» HOW TO COMPLETE THIS TASK: Repeat the following entries exactly, excluding pictures.

» TASK MATERIAL:
━━━━━━
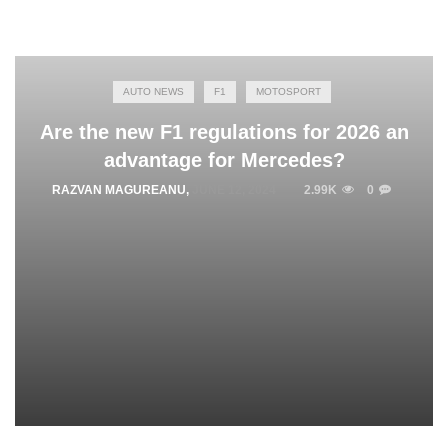
AUTO NEWS
F1
MOTOSPORT
Are the new F1 regulations for 2026 an
advantage for Mercedes?
RAZVAN MAGUREANU
,
JUNE 12, 2024
2.99K
0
━━━━━━
» YOUR SOLUTION:
AUTO NEWS
F1
MOTOSPORT
Are the new F1 regulations for 2026 an
advantage for Mercedes?
RAZVAN MAGUREANU
,
JUNE 12, 2024
2.99K
0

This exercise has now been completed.